In the field of thoracic surgery, there is now sustained enthusiasm about pre- and perioperative management of lung resection to improve post-operative outcome. Enhanced recovery after surgery (ERAS) is a multimodal approach that combines various procedures identified as relevant in the medical literature to optimize the recovery of the patient. These procedures are known to have a modest benefit when taken alone, but may have a more than additive effect when put together.
The concept behind such programs of accelerated recovery is that of marginal gains and it is well described in various sports. The idea is to identify individual elements during the management that are optimized separately to improve the post-operative outcome of the patient. In this sense, the ERAS procedure seems attractive since the international ESTS/ERAS guidelines have just been published establishing some recommendations for the management of thoracic surgical patients (1). ERAS is now being assessed and implemented in thoracic surgery and has already resulted in decreased post-operative complications, shortened length of stay and decreased costs (2-6).
One of the main, ongoing problem in thoracic surgery is pain management. A standardized multimodal approach is recommended to control pain with aim to decrease post-operative complications and facilitate early ambulation. During video-assisted thoracic surgery (VATS), regional anesthesia may be managed by intercostal blockage or catheter with continuous perfusion of local anesthesia to reduce opioid use. In addition, oral medication with acetaminophen or paracetamol and non-steroidal anti-inflammatory drugs (NSAIDs) is regularly administrated to all patients. Glucocorticoid (GC) may also be administrated to reduce pain (1). Yet, some VATS procedures are still associated with non-negligible post-operative pain, warranting ongoing research to address this issue. In addition, it cannot be stated that a gold standard exists on the optimal pain management for VATS procedures, in the sense that it exists for thoracotomies (7). It is indeed possible that the specifics of VATS will require differential pain management procedures altogether, which have yet to be identified.

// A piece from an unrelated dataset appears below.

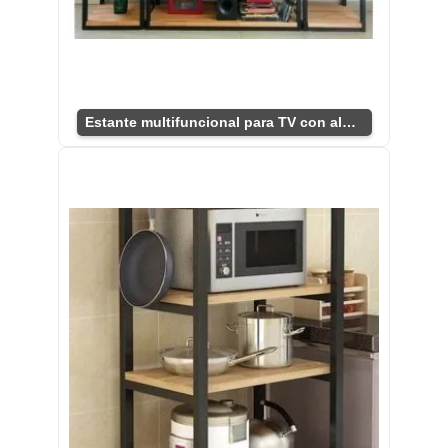
Estante multifuncional para TV con almacenamiento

Well-known clinical effects of GCs include analgesic, antiemetic, antipyretic and anti-inflammatory properties (8,9). The most commonly used GCs are prednisolone, methyl-prednisolone (MP) and dexamethasone. The anti-inflammatory potency of prednisolone, MP and dexamethasone is 4, 5 and 25 times more important than cortisol, respectively (8). Perioperative administration of a single dose of GC has been routine practice for decades in elective surgery for various surgical specialties. The properties of dexamethasone or MP may modulate the inflammatory response to surgical stress with possible implications for post-operative recovery. More specifically, it has been reported that a single dose of GC has convincing anti-inflammatory effects in many major surgical procedures, provided it is administered with adequate timing (1–2 hours before the start of the procedure) (8).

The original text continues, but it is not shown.